The CEO gave himself and other executive raises and bonuses, then blamed the workers for the bankruptcy, said Kenneth, a Local 218 member. “I feel if they were going to do something like that, they should put it on the fact that they didn’t spend money on equipment that we were working with because a lot of equipment was breaking down and needing repairs,” he said. “The money they stuck in their pockets should have been money that they should have invested in the company.”
Other workers interviewed by Hummel tell a similar story. Workers constantly had to make do with broken and antiquated equipment and few if any of the promised modernizations ever got off the ground.

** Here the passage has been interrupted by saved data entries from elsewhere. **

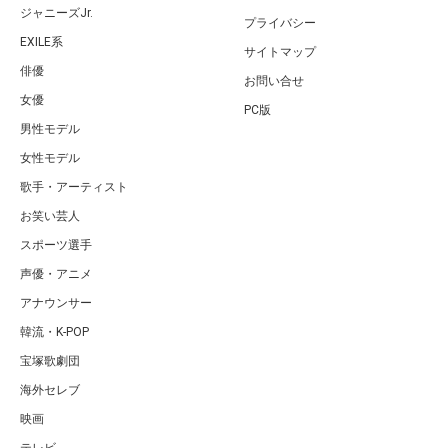
ジャニーズJr.
プライバシー
EXILE系
サイトマップ
俳優
お問い合せ
女優
PC版
男性モデル
女性モデル
歌手・アーティスト
お笑い芸人
スポーツ選手
声優・アニメ
アナウンサー
韓流・K-POP
宝塚歌劇団
海外セレブ
映画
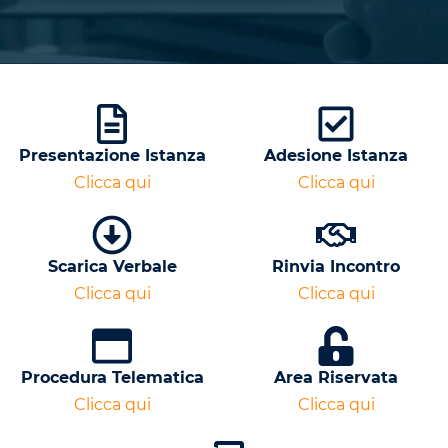
Presentazione Istanza
Adesione Istanza
Clicca qui
Clicca qui
Scarica Verbale
Rinvia Incontro
Clicca qui
Clicca qui
Procedura Telematica
Area Riservata
Clicca qui
Clicca qui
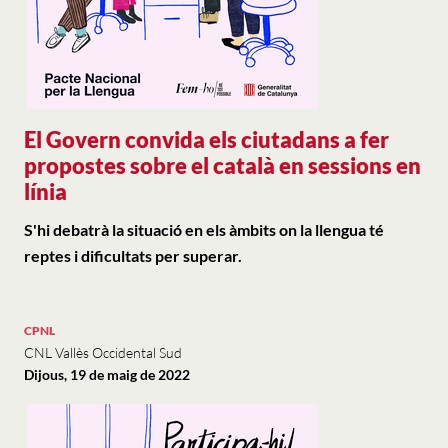
El Govern convida els ciutadans a fer
propostes sobre el català en sessions en
línia
S'hi debatrà la situació en els àmbits on la llengua té
reptes i dificultats per superar.
CPNL
CNL Vallès Occidental Sud
Dijous, 19 de maig de 2022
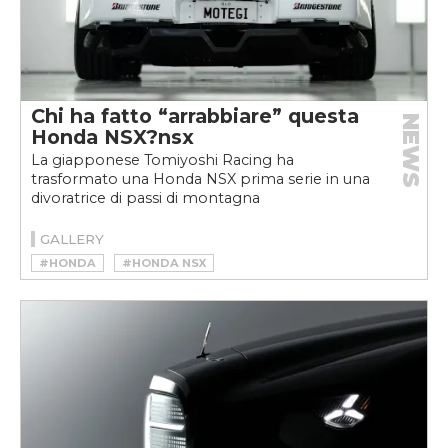
Chi ha fatto “arrabbiare” questa
NEWS
Honda NSX?nsx
La giapponese Tomiyoshi Racing ha
trasformato una Honda NSX prima serie in una
divoratrice di passi di montagna
GALLERY
#HONDA
#HONDA NSX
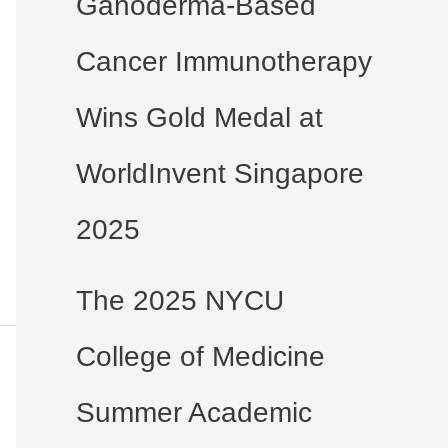
Ganoderma-Based
Cancer Immunotherapy
Wins Gold Medal at
WorldInvent Singapore
2025
The 2025 NYCU
College of Medicine
Summer Academic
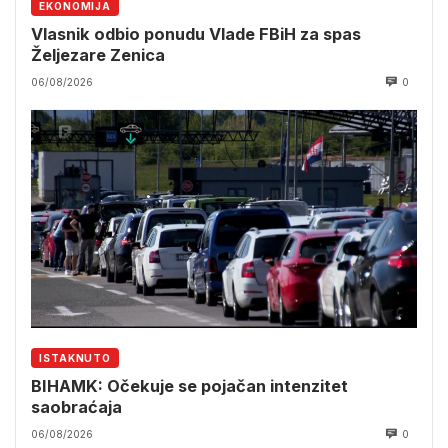
EKONOMIJA
Vlasnik odbio ponudu Vlade FBiH za spas
Željezare Zenica
06/08/2026
0
ISTAKNUTO
BIHAMK: Očekuje se pojačan intenzitet
saobraćaja
06/08/2026
0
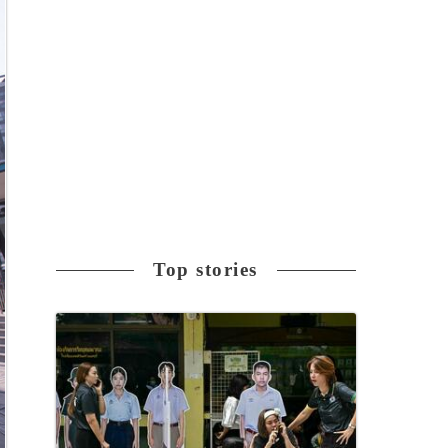
Top stories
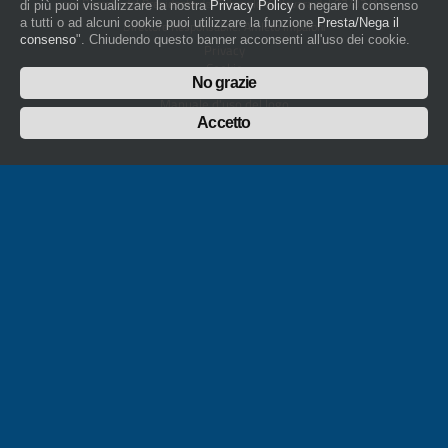
con Decreto del Presidente del Tribunale di Novara del 07/03/13
di più puoi visualizzare la nostra
Privacy Policy
o negare il consenso
a tutti o ad alcuni cookie puoi utilizzare la funzione
Presta/Nega il
Direttore Responsabile: Amleto Impaloni
consenso
". Chiudendo questo banner acconsenti all'uso dei cookie.
Privacy
Cookie
No grazie
Whistleblowing
Manuale d'uso del logo
Policy sulla Parità di genere
Accetto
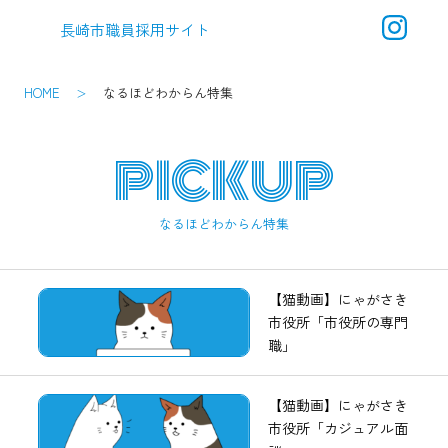
長崎市職員採用サイト
メ
ニ
ュ
HOME
なるほどわからん特集
ー
PICKUP
なるほどわからん特集
【猫動画】にゃがさき
市役所「市役所の専門
職」
【猫動画】にゃがさき
市役所「カジュアル面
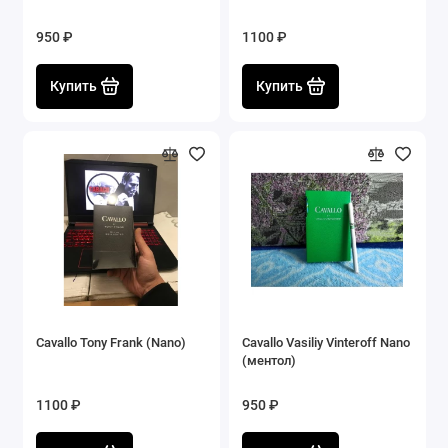
950 ₽
1100 ₽
Купить
Купить
Cavallo Tony Frank (Nano)
Cavallo Vasiliy Vinteroff Nano
(ментол)
1100 ₽
950 ₽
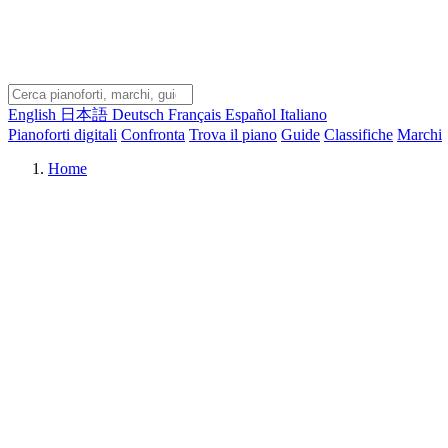
English
日本語
Deutsch
Français
Español
Italiano
Pianoforti digitali
Confronta
Trova il piano
Guide
Classifiche
Marchi
Home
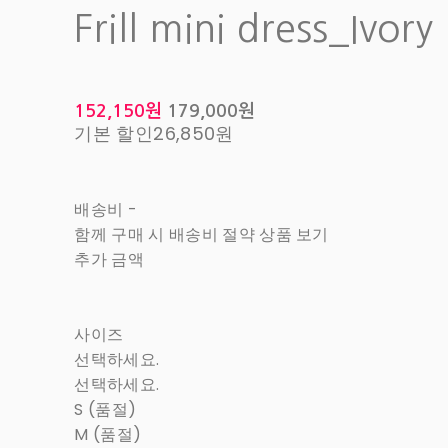
Frill mini dress_Ivory
152,150원
179,000원
기본 할인
26,850원
배송비
-
함께 구매 시 배송비 절약 상품 보기
추가 금액
사이즈
선택하세요.
선택하세요.
S (품절)
M (품절)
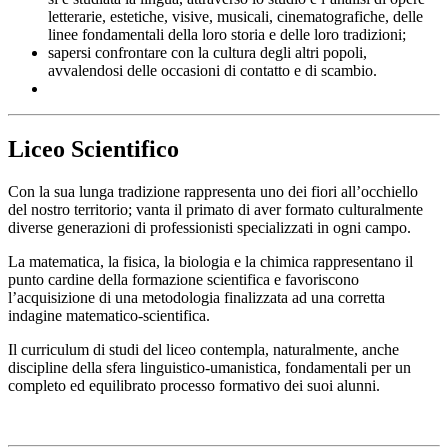
letterarie, estetiche, visive, musicali, cinematografiche, delle
linee fondamentali della loro storia e delle loro tradizioni;
sapersi confrontare con la cultura degli altri popoli,
avvalendosi delle occasioni di contatto e di scambio.
Liceo Scientifico
Con la sua lunga tradizione rappresenta uno dei fiori all’occhiello
del nostro territorio; vanta il primato di aver formato culturalmente
diverse generazioni di professionisti specializzati in ogni campo.
La matematica, la fisica, la biologia e la chimica rappresentano il
punto cardine della formazione scientifica e favoriscono
l’acquisizione di una metodologia finalizzata ad una corretta
indagine matematico-scientifica.
Il curriculum di studi del liceo contempla, naturalmente, anche
discipline della sfera linguistico-umanistica, fondamentali per un
completo ed equilibrato processo formativo dei suoi alunni.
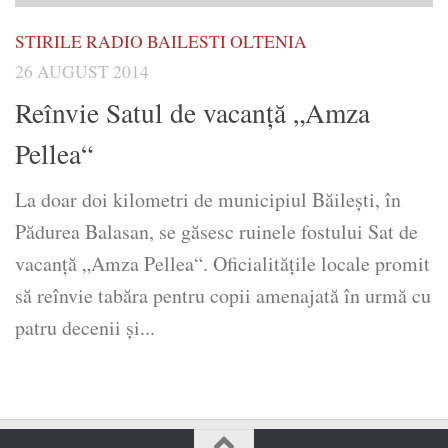
STIRILE RADIO BAILESTI OLTENIA
26 AUGUST 2014
Reînvie Satul de vacanţă „Amza
Pellea“
La doar doi kilometri de municipiul Băileşti, în
Pădurea Balasan, se găsesc ruinele fostului Sat de
vacanţă „Amza Pellea“. Oficialităţile locale promit
să reînvie tabăra pentru copii amenajată în urmă cu
patru decenii şi...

In addition to not keeping their promise to invest in the company, the new owners decided to keep workers’ money that was supposed to be used to fund pensions.
Under terms of the old contract, BCTGM members’ compensation package includes $4.25 per hour per worker that went to the workers’ pension fund, which pays for a pension, retiree insurance, and a death benefit. But in August 2011, Hostess stopped sending that $4.25 an hour to the pension plan and instead kept it. Some of that money was used to pay executive bonuses and raises.
“They stole $50 million from our pension,” Hummel said.
The company owners have never returned this money, and the bankruptcy court has ruled that they don’t have to.
According to Hummel, the theft of their pension and the new owners’ broken promise to invest in the company made BCTGM members wary of making more sacrifices, and that’s what led to the company’s demise.